Tables. Cells. Two-dimensional data. We here at Hackers & Slackers know how to talk dirty, but there's one word we'll be missing from our vocabulary today: Pandas.Before the remaining audience closes their browser windows in fury, hear me out. We love Pandas; so much so that tend to recklessly gunsling this 30mb library to perform simple tasks. This isn't always a wise choice. I get it: you're here for data, not software engineering best practices. We all are, but in a landscape where engineers and scientists already produce polarizing code quality, we're all just a single bloated lambda function away from looking like  idiots and taking a hit to our credibility. This is a silly predicament when there are plenty of built-in Python libraries at our disposable which work perfectly fine. Python’s built in CSV library can cover quite a bit of data manipulation use cases to achieve the same results of large scientific libraries just as easily.

Basic CSV Interaction

Regardless of whether you're reading or writing to CSVs, there are a couple lines of code which will stay mostly the same between the two.

import csv

with open('hackers.csv', 'r', newline='') as myCsvFile:
     reader = csv.reader(myCsvFile, delimiter=',', quotechar='|')
read_csv.py

Before accomplishing anything, we've stated some critical things in these two lines of code:

  • All interactions with our CSV will only be valid as long as they live within the with.open block (comparable to managing database connections).
  • We'll be interacting with a file in our directory called hackers.csv, for which we only need read (or r) permissions
  • We create a reader object, which is again comparable to managing database cursors if you're familiar.
  • We have the ability to set the delimiter of our CSV (a curious feature, considering the meaning of C in the acronym CSV.

Iterating Rows

An obvious use case you probably have in mind would be to loop through each row to see what sort of values we're dealing with. Your first inclination might be to do something like this:

import csv


with open('hackers.csv', 'r', newline='') as myCsvFile:
    reader = csv.reader(myCsvFile, delimiter=',', quotechar='|')
	for row in reader.readlines():
		print('row = ', row)
read_csv.py

That's fine and all, but row This case returns a simple list - this is obviously a problem if you want to access the values of certain columns by column name, as opposed to numeric index (I bet you do). Well, we've got you covered:

import csv


with open('hackers.csv', 'r', newline='') as myCsvFile:
    reader = csv.DictReader(myCsvFile)
	for row in reader.readlines():
		print(row['column_name_1'], row['column_name_2'])
read_csv.py

Changing reader to DictReader outputs a dictionary per CSV row, as opposed to a simple list. Are things starting to feel a little Panda-like yet?
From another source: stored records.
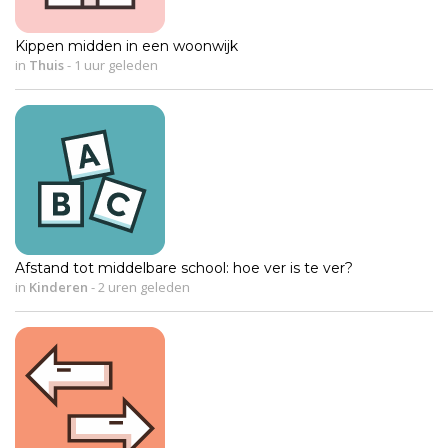
Kippen midden in een woonwijk
in
Thuis
-
1 uur geleden
Afstand tot middelbare school: hoe ver is te ver?
in
Kinderen
-
2 uren geleden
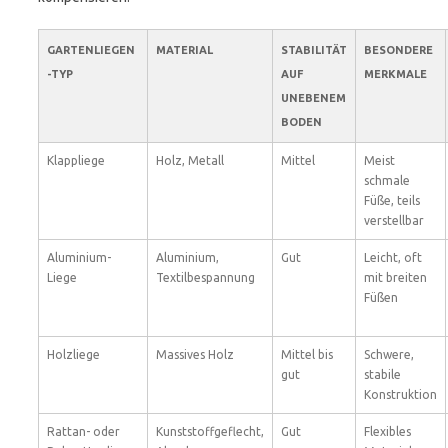
GARTENLIEGEN
MATERIAL
STABILITÄT
BESONDERE
-TYP
AUF
MERKMALE
UNEBENEM
BODEN
Klappliege
Holz, Metall
Mittel
Meist
schmale
Füße, teils
verstellbar
Aluminium-
Aluminium,
Gut
Leicht, oft
Liege
Textilbespannung
mit breiten
Füßen
Holzliege
Massives Holz
Mittel bis
Schwere,
gut
stabile
Konstruktion
Rattan- oder
Kunststoffgeflecht,
Gut
Flexibles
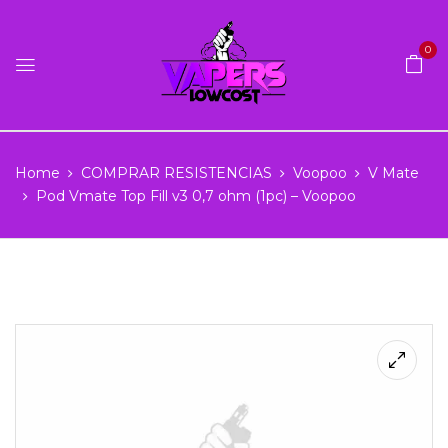
0
Home
COMPRAR RESISTENCIAS
Voopoo
V Mate
Pod Vmate Top Fill v3 0,7 ohm (1pc) – Voopoo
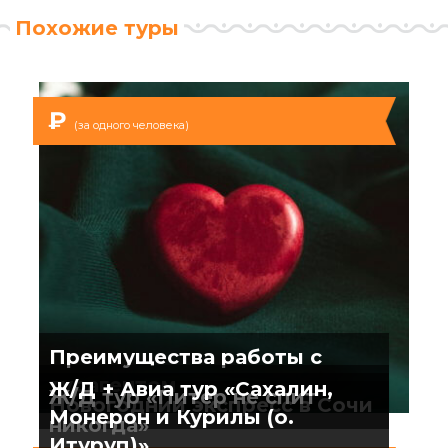
Похожие туры
₽
(за одного человека)
Преимущества работы с
турагентом
Ж/Д + Авиа тур «Сахалин,
Ж/Д тур «Питер не спит
Новогодний экспресс в Сочи
Монерон и Курилы (о.
никогда»
Итуруп)»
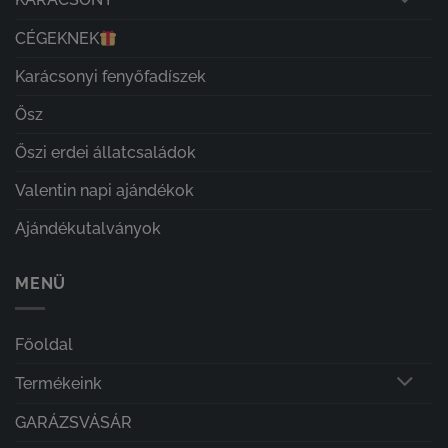
CÉGEKNEK
Karácsonyi fenyőfadíszek
Ősz
Őszi erdei állatcsaládok
Valentin napi ajándékok
Ajándékutalványok
MENÜ
Főoldal
Termékeink
GARÁZSVÁSÁR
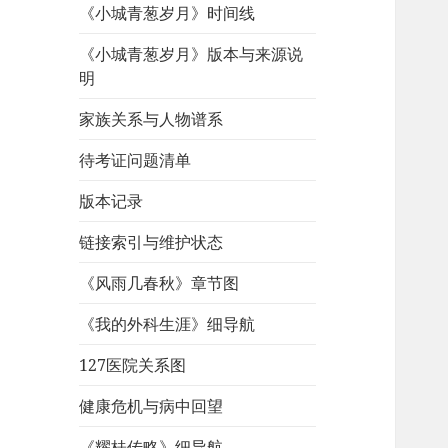
《小城青葱岁月》时间线
《小城青葱岁月》版本与来源说
明
家族关系与人物谱系
待考证问题清单
版本记录
链接索引与维护状态
《风雨几春秋》章节图
《我的外科生涯》细导航
127医院关系图
健康危机与病中回望
《耀桂传略》细导航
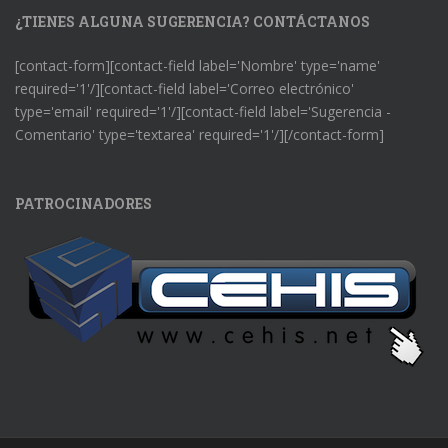
¿TIENES ALGUNA SUGERENCIA? CONTÁCTANOS
[contact-form][contact-field label='Nombre' type='name'
required='1'/][contact-field label='Correo electrónico'
type='email' required='1'/][contact-field label='Sugerencia -
Comentario' type='textarea' required='1'/][/contact-form]
PATROCINADORES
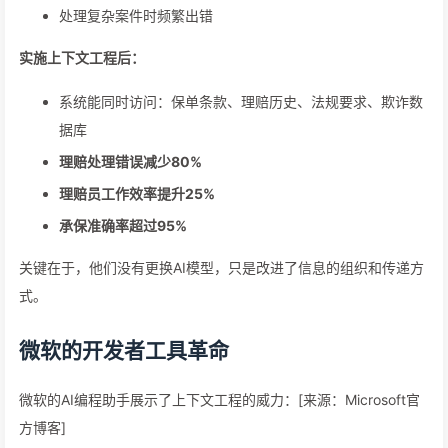
处理复杂案件时频繁出错
实施上下文工程后：
系统能同时访问：保单条款、理赔历史、法规要求、欺诈数
据库
理赔处理错误减少80%
理赔员工作效率提升25%
承保准确率超过95%
关键在于，他们没有更换AI模型，只是改进了信息的组织和传递方
式。
微软的开发者工具革命
微软的AI编程助手展示了上下文工程的威力：[来源：Microsoft官
方博客]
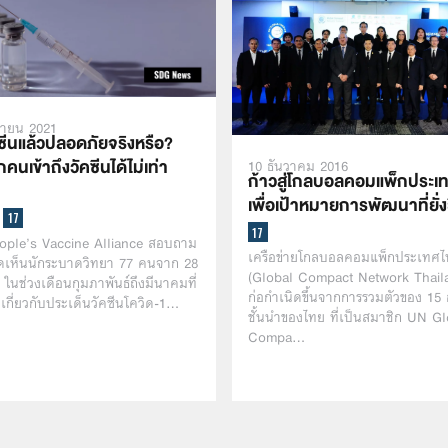
นายน 2021
คซีนแล้วปลอดภัยจริงหรือ?
คนเข้าถึงวัคซีนได้ไม่เท่า
10 ธันวาคม 2016
ก้าวสู่โกลบอลคอมแพ็กประเ
เพื่อเป้าหมายการพัฒนาที่ยั่ง
ople’s Vaccine Alliance สอบถาม
เครือข่ายโกลบอลคอมแพ็กประเทศ
ดเห็นนักระบาดวิทยา 77 คนจาก 28
(Global Compact Network Thailan
ในช่วงเดือนกุมภาพันธ์ถึงมีนาคมที่
ก่อกำเนิดขึ้นจากการรวมตัวของ 15 
เกี่ยวกับประเด็นวัคซีนโควิด-1…
ชั้นนำของไทย ที่เป็นสมาชิก UN Gl
Compa…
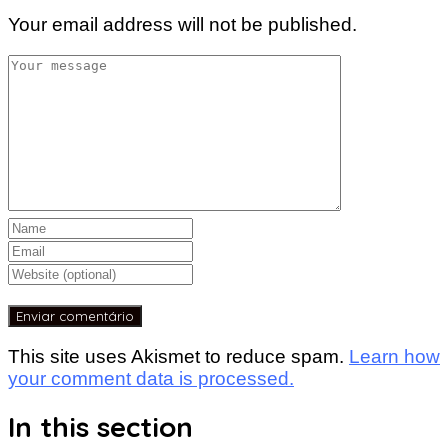
Your email address will not be published.
This site uses Akismet to reduce spam.
Learn how
your comment data is processed.
In this section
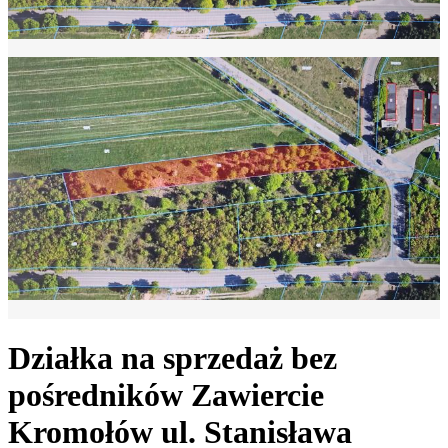
Działka na sprzedaż bez
pośredników
Zawiercie
Kromołów
ul. Stanisława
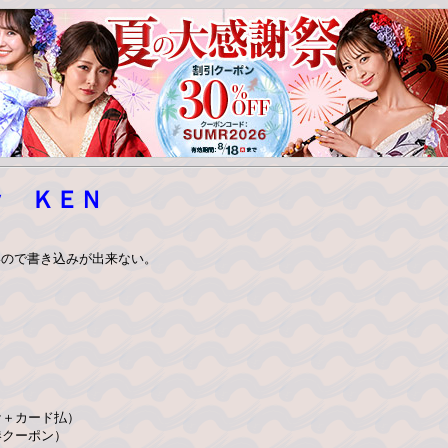
Ｂｙ ＫＥＮ
いので書き込みが出来ない。
ケ＋カード払）
港クーポン）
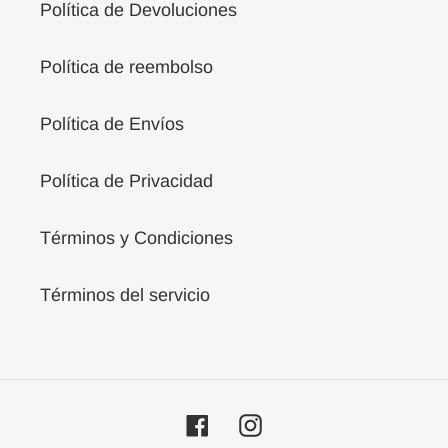
Política de Devoluciones
Política de reembolso
Política de Envíos
Política de Privacidad
Términos y Condiciones
Términos del servicio
Facebook
Instagram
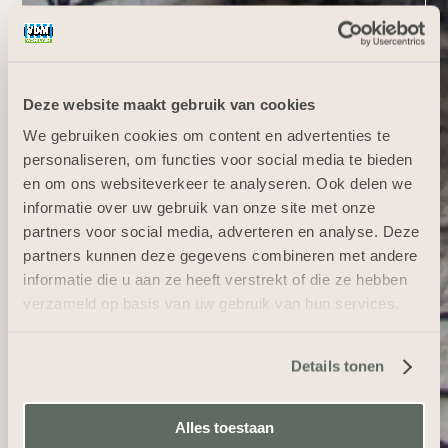
Deze website maakt gebruik van cookies
We gebruiken cookies om content en advertenties te
personaliseren, om functies voor social media te bieden
en om ons websiteverkeer te analyseren. Ook delen we
informatie over uw gebruik van onze site met onze
partners voor social media, adverteren en analyse. Deze
partners kunnen deze gegevens combineren met andere
informatie die u aan ze heeft verstrekt of die ze hebben
verzameld op basis van uw gebruik van hun services.
Details tonen
Alles toestaan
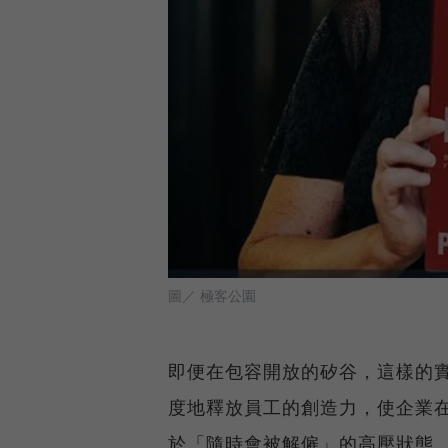
圖／ 極客公園
即便在包容開放的矽谷，這樣的
度地釋放員工的創造力，使企業
於「隨時會被解僱」的高壓狀態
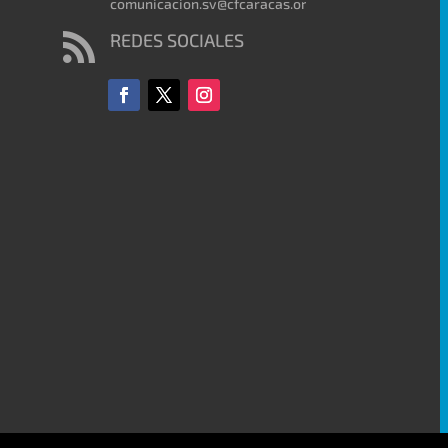
comunicacion.sv@cfcaracas.org
REDES SOCIALES

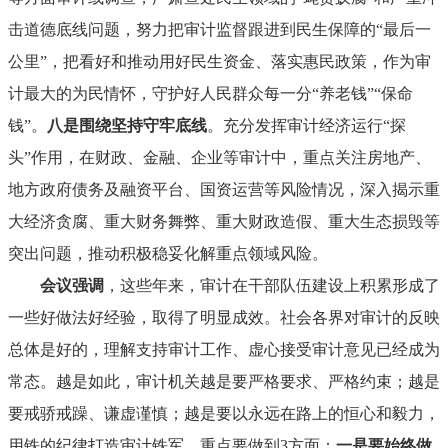
击道德底线问题，努力把审计监督跟进到民生保障的“最后一
公里”，把看好和推动用好民生资金、落实惠民政策，作为审
计最大的为民情怀，守护好人民群众每一分“养老钱”“保命
钱”。
八是围绕坚持守牢底线
。充分发挥审计经济运行“探
头”作用，在财政、金融、企业等审计中，重点关注房地产、
地方政府债务及融资平台、国资运营等风险情况，深入揭示重
大经济贪腐、重大财务舞弊、重大财政造假、重大生态损毁等
突出问题，推动积极稳妥化解重点领域风险。
会议强调
，这些年来，审计在干部队伍建设上积累形成了
一些好做法好经验，取得了明显成效。社会各界对审计的反映
总体是好的，理解支持审计工作、虚心接受审计意见已经成为
常态。越是如此，审计机关越是要严格要求、严格约束；越是
要戒骄戒躁、谦虚谨慎；越是要以永远在路上的恒心和毅力，
用铁的纪律打造审计铁军。重点要做到3方面：
一是要始终做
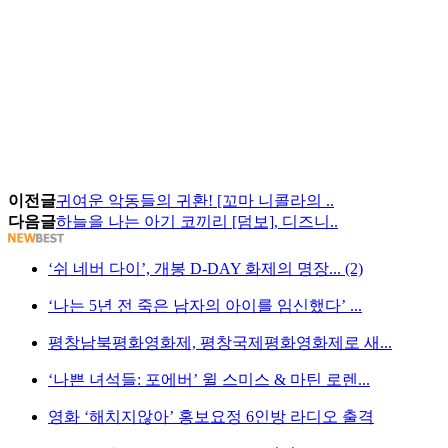
이전글
귀여운 악동들의 귀환! [꼬마 니콜라의 ..
다음글
하늘을 나는 아기 코끼리 [덤보], 디즈니..
‘쉬 네버 다이’, 개봉 D-DAY 화제의 명장... (2)
‘나는 5년 전 죽은 남자의 아이를 임신했다’ ...
평창남북평화영화제, 평창국제평화영화제로 새...
‘나쁜 녀석들: 포에버’ 윌 스미스 & 마틴 로렌...
영화 ‘해치지않아’ 홍보요정 6인방 라디오 출격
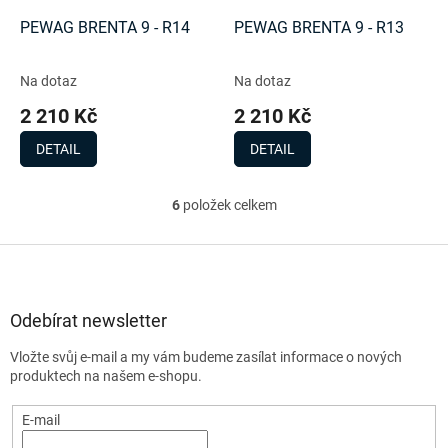
PEWAG BRENTA 9 - R14
PEWAG BRENTA 9 - R13
Na dotaz
Na dotaz
2 210 Kč
2 210 Kč
DETAIL
DETAIL
6
položek celkem
O
v
l
Z
á
á
d
p
a
a
Odebírat newsletter
c
t
í
Vložte svůj e-mail a my vám budeme zasílat informace o nových
í
p
produktech na našem e-shopu.
r
v
E-mail
k
y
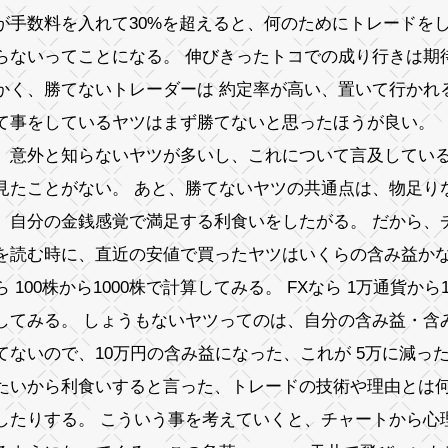
が手数料を入れて30%を超えると、何のためにトレードをし
らないってことになる。 伸びきったトコでの成り行きは期
かく、勝てないトレーダーは 約定率が高い、置いて行かれ
て事をしているヤツはまず勝てないと思ったほうが良い。
、意外と知らないヤツが多いし、これについて言及してい
見たことがない。 あと、勝てないヤツの共通点は、物足り
、自分の金銭感覚で満足する利食いをしたがる。 だから、
を読む時に、直近の安値で買ったヤツはいくらの含み益かな
ら 100株から1000株で計算してみる。 FXなら 1万通貨から
してみる。 しょうもないヤツってのは、自分の含み益・含
てないので、10万円の含み益になった、これが 5万に減っ
たいから利食いすると言った、トレードの技術や理由とは
したりする。 こういう事を考えていくと、チャートから心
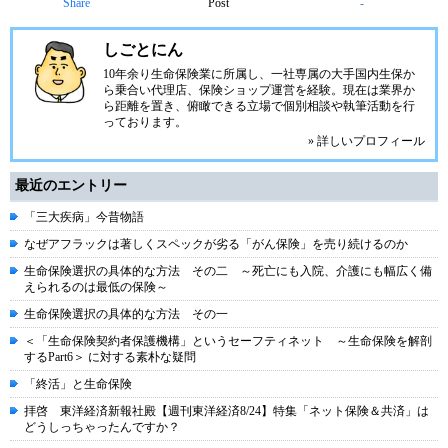
Share
Post
-
しごとにん
10年余り生命保険業に所属し、一社専属の大手国内生保か
ら乗合い代理店、保険ショップ運営を経験。現在は業界か
ら距離を置き、俯瞰できる立場で個別相談や執筆活動を行
っております。
» 詳しいプロフィール
最近のエントリー
「三大疾病」今昔物語
なぜアフラックは著しくスペックが劣る「がん保険」を売り続けるのか
生命保険選択の具体的な方法 その二 ～死亡にも入院、介護にも幅広く備
えられるのは最低の保険～
生命保険選択の具体的な方法 その一
＜「生命保険契約者保護機構」というセーフティネット ～生命保険を解剖
するPart6＞ に対する素朴な疑問
「終活」と生命保険
拝啓 東洋経済新報社殿【週刊東洋経済8/24】特集「ネット保険＆共済」は
どうしっちゃったんですか？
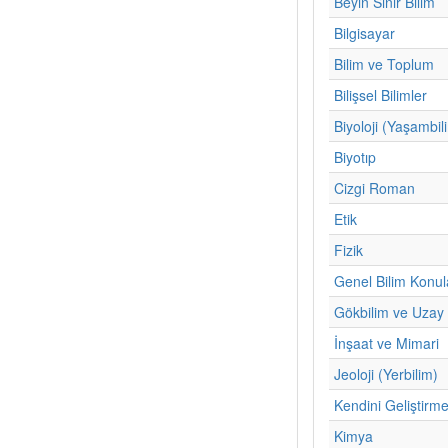
Beyin Sinir Bilim
Bilgisayar
Bilim ve Toplum
Bilişsel Bilimler
Biyoloji (Yaşambil
Biyotıp
Cizgi Roman
Etik
Fizik
Genel Bilim Konul
Gökbilim ve Uzay 
İnşaat ve Mimari
Jeoloji (Yerbilim)
Kendini Geliştirm
Kimya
Bonus: Printing all Keys and Their Values

Let's get a little weird just for fun. Since our rows are dict objects now, we can print our entire CSV as a series of dicts like so:

import csv


with open('hackers.csv', 'r', newline='') as myCsvFile:
    reader = csv.DictReader(myCsvFile)
	for row in loc_reader:
            for (k, v) in row.items():
				print(k, ':', v)
read_csv.py

Skipping Headers

As we read information from CSVs to be repurposed for, say, API calls, we probably don't want to iterate over the first row of our CSV: this will output our key values alone, which would be useless in this context. Consider this:

import csv


with open('hackers.csv', 'r') as myCsvFile:
	next(myCsvFile)
	for row in myCsvFile.readlines():
		print(row)
read_csv.py

Whoa! A different approach.... but somehow just as simple? In this case, we leave out reader altogether (which still works!) but more importantly, we introduce next(). next(myCsvFile) immediately skips to the next line in a CSV, so in our case, we simply skip line one before going into our For loop. Amazing.

Writing to CSVs

Writing to CSVs isn't much different than reading from them. In fact, almost all the same principles apply, where instances of the word "read" are more or less replaced with" write. Huh.

import csv


with open('hackers.csv', 'w') as myCsvFile:
    columns = ['column_name_1', 'column_name_2']
    writer = csv.DictWriter(myCsvFile, fieldnames=columns)
    writer.writeheader()
    writer.writerow(
        {'column_name_1': 'Mark', 'column_name_2': 'Twain'}
    )
    writer.writerow(
        {'column_name_1': 'Foo', 'column_name_2: 'Bar'}
    )
write_csv.py

We're writing a brand new CSV here: 'hackers.csv' doesn't technically exist yet, but that doesn't stop Python from not giving a shit. Python knows what you mean. Python has your back.

Here, we set our headers as a fixed list set by the column variable. This is a static way of creating headers, but the same can be done dynamically by passing the keys of a dict, or whatever it is you like to do.

writer.writeheader() knows what we're saying thanks to the aforementioned fieldnames we passed to our writer earlier. Good for you, writer.

But how do we write rows, you might ask? Why, with writer.writerow(), of course! Because we use DictWriter similar to how we used DictReader earlier, we can map values to our CSV with simple column references. Easy.